We saw a clear indication of this last week when many of those who were talking of BTC "going to the moon" on Wednesday wrote—after the collapse—that they had taken profits before the drop. I hope they did, and I must say, considering how many people got stopped out on the collapse, some may well have gotten out with a small profit. The thing is, I don't recall any of these "BTC is going through the roof" merchants advising their "followers" to place protective stops because we were in a situation of "buy on the rumour, sell on the fact," which meant the market had a massive potential to correct after the announcement of SEC approval of the ETF.

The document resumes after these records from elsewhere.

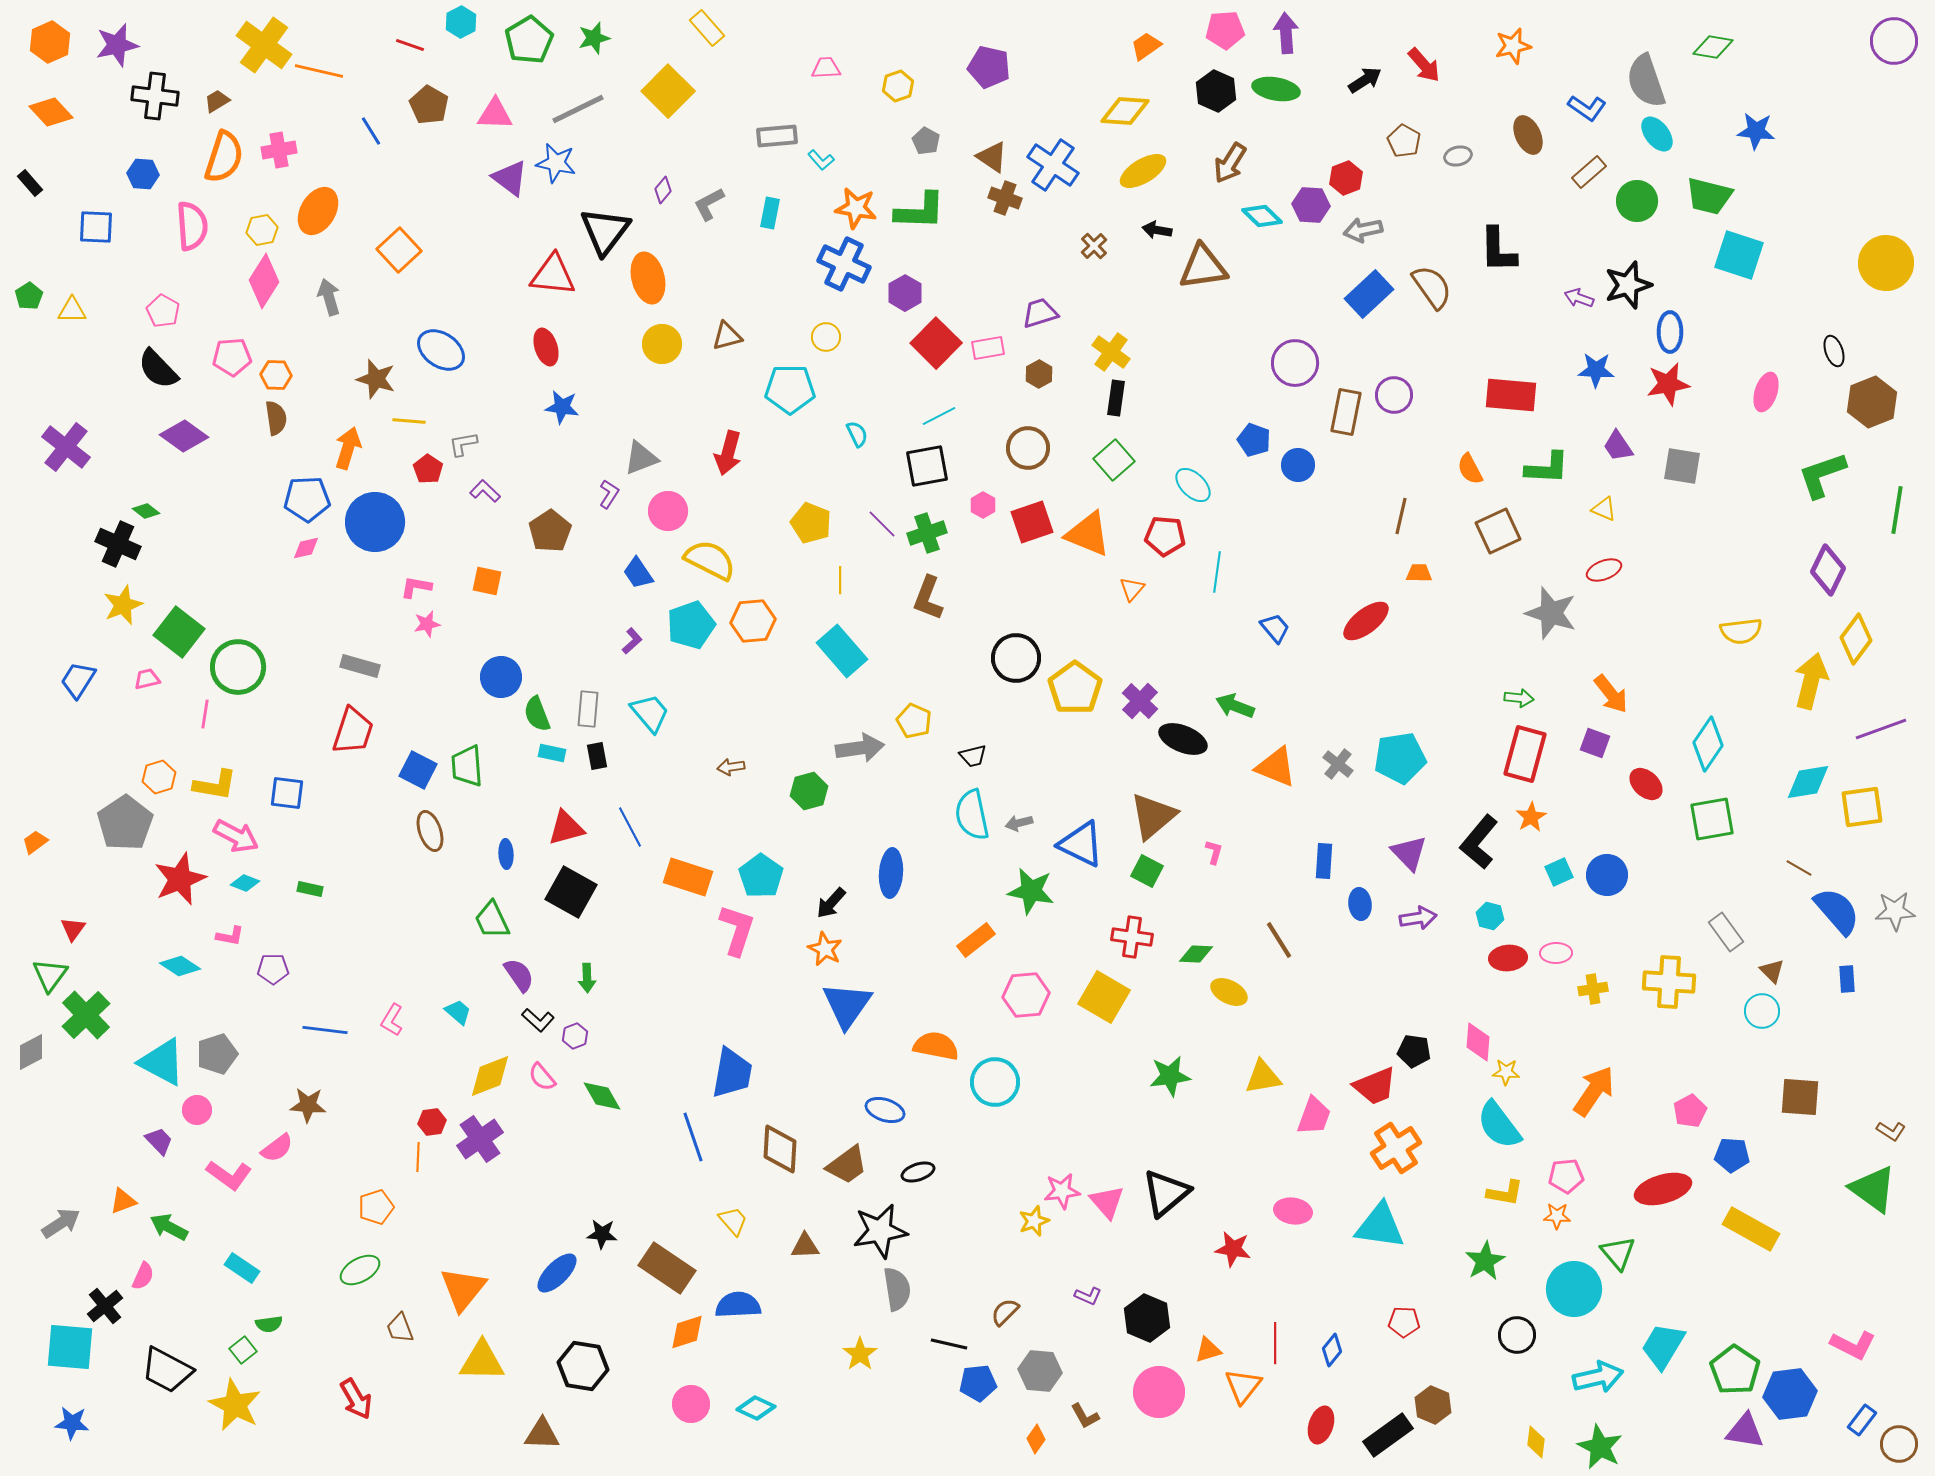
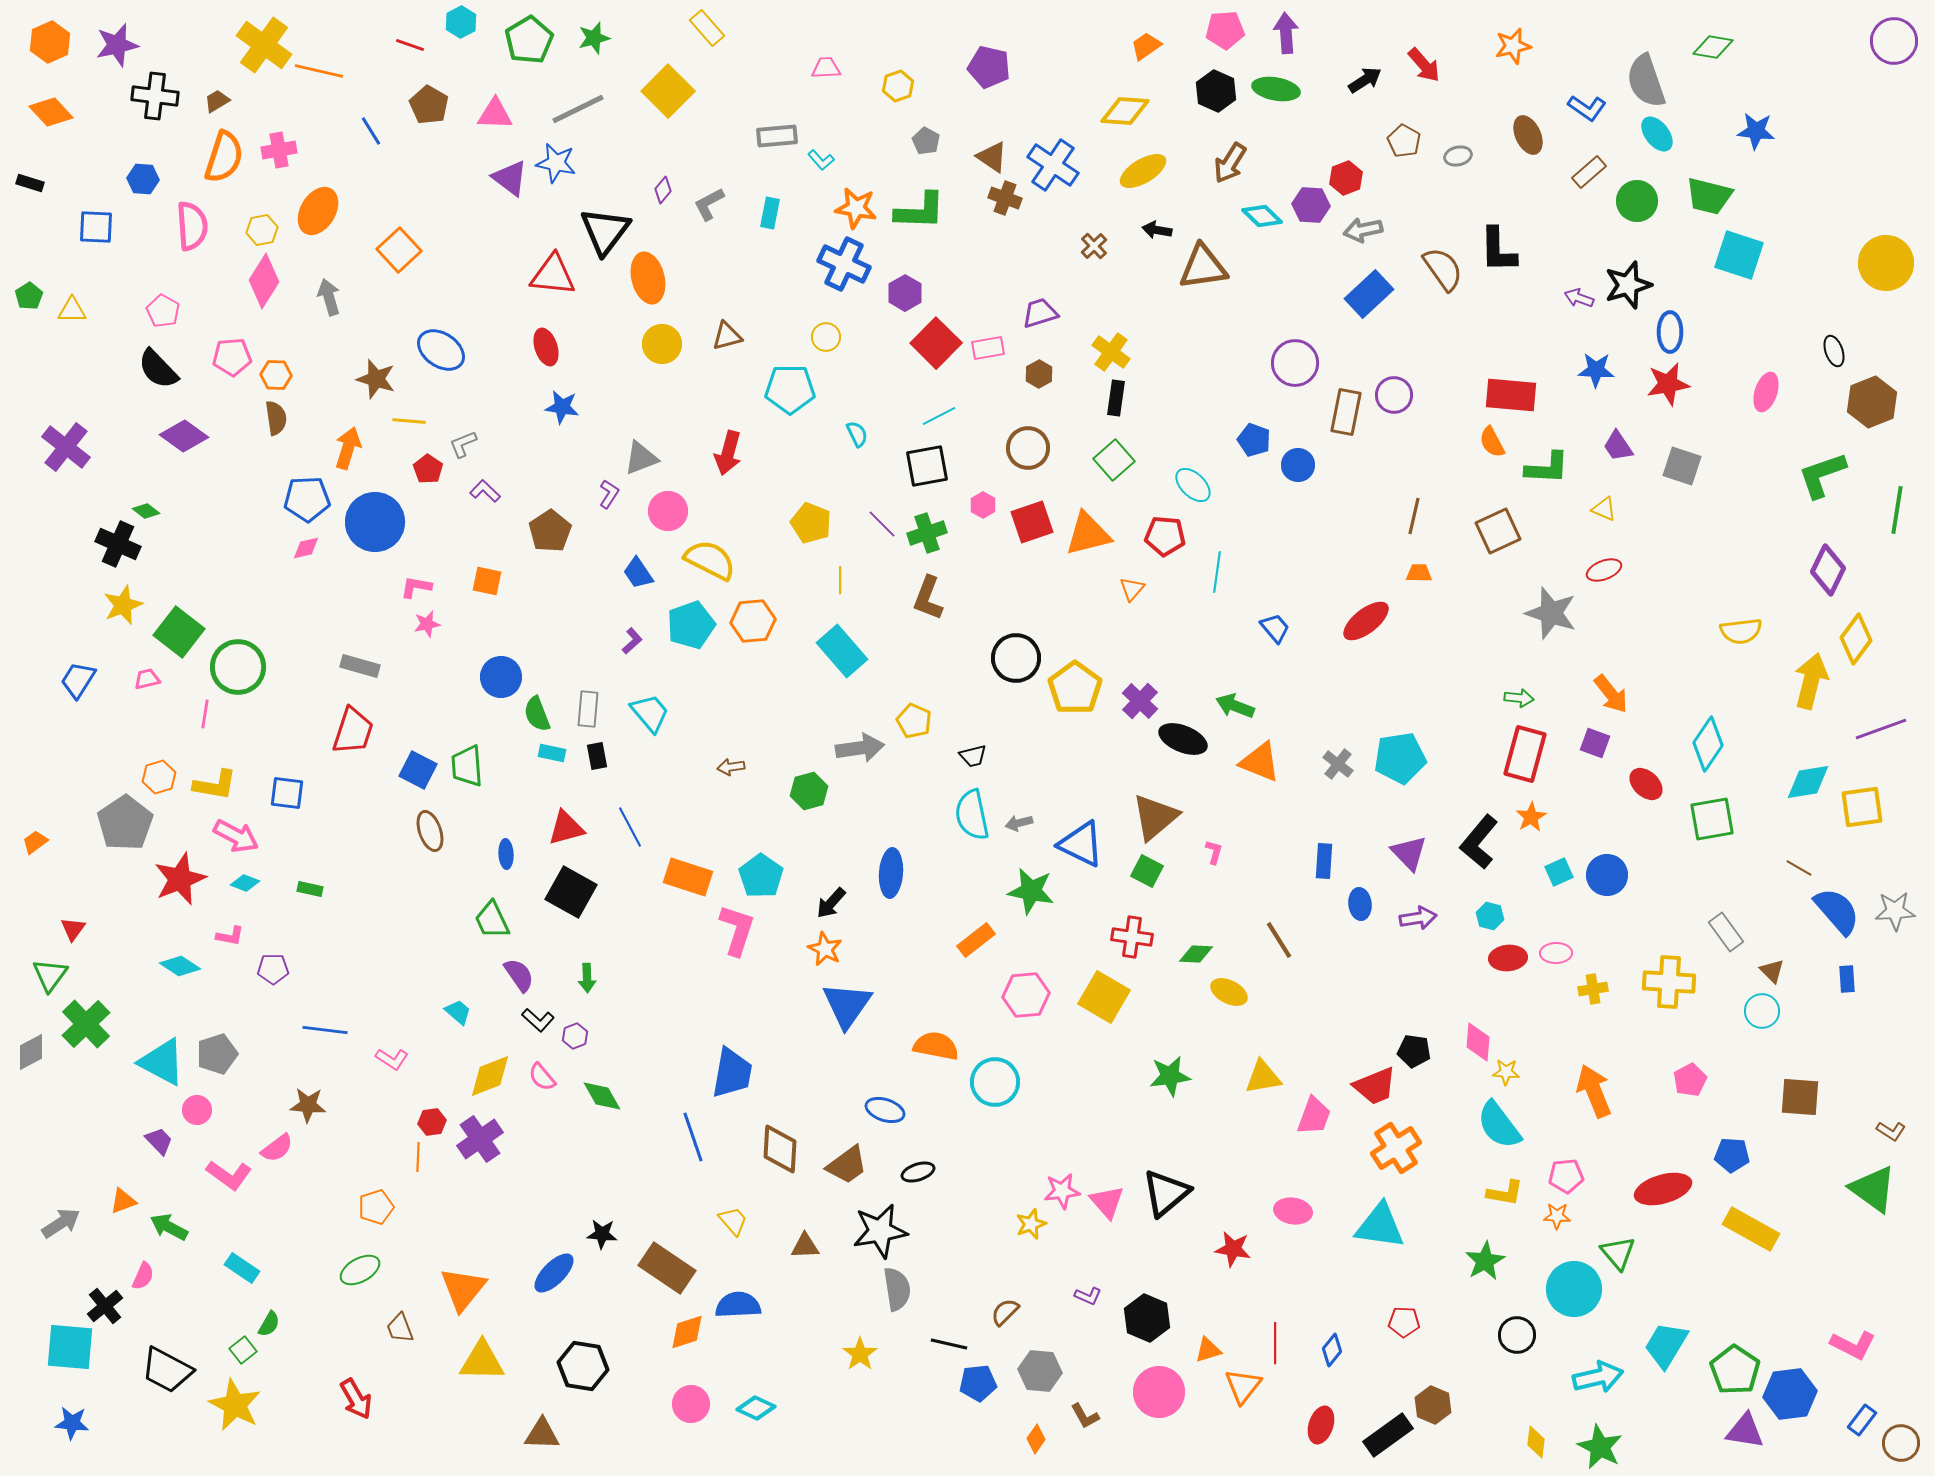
blue hexagon at (143, 174): moved 5 px down
black rectangle at (30, 183): rotated 32 degrees counterclockwise
brown semicircle at (1432, 287): moved 11 px right, 18 px up
gray L-shape at (463, 444): rotated 12 degrees counterclockwise
gray square at (1682, 466): rotated 9 degrees clockwise
orange semicircle at (1470, 469): moved 22 px right, 27 px up
brown line at (1401, 516): moved 13 px right
orange triangle at (1088, 534): rotated 36 degrees counterclockwise
orange triangle at (1276, 767): moved 16 px left, 5 px up
brown triangle at (1153, 816): moved 2 px right, 1 px down
green cross at (86, 1015): moved 9 px down
pink L-shape at (392, 1020): moved 39 px down; rotated 88 degrees counterclockwise
orange arrow at (1594, 1091): rotated 56 degrees counterclockwise
pink pentagon at (1690, 1111): moved 31 px up
yellow star at (1034, 1221): moved 3 px left, 3 px down
blue ellipse at (557, 1273): moved 3 px left
green semicircle at (269, 1324): rotated 52 degrees counterclockwise
cyan trapezoid at (1663, 1346): moved 3 px right, 1 px up
brown circle at (1899, 1444): moved 2 px right, 1 px up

I don't particularly appreciate seeing smaller investors lose money and used as cannon fodder. There has always been a situation when more prominent investors and investment houses give out mixed signals on the market to maximize the profits on their books. Now we see "influencers" on social media are happy to parrot what the big boys want said. That is doing a disservice to the investment industry.
I know many people do not like the idea of old-fashioned brokers, and the term has been replaced by liquidity providers, with small speculating clients now coming under the banner of self-directed traders. But I fail to comprehend how investors are better served or have better returns when left to fend for themselves in a world of ill-qualified social media opinion-makers.
I would rather pay someone a few extra bucks per trade and get qualified opinions from someone with skin in the game than save a few dollars and rely on noisy nobodies who say something one day and then go quiet or disappear when everything goes wrong.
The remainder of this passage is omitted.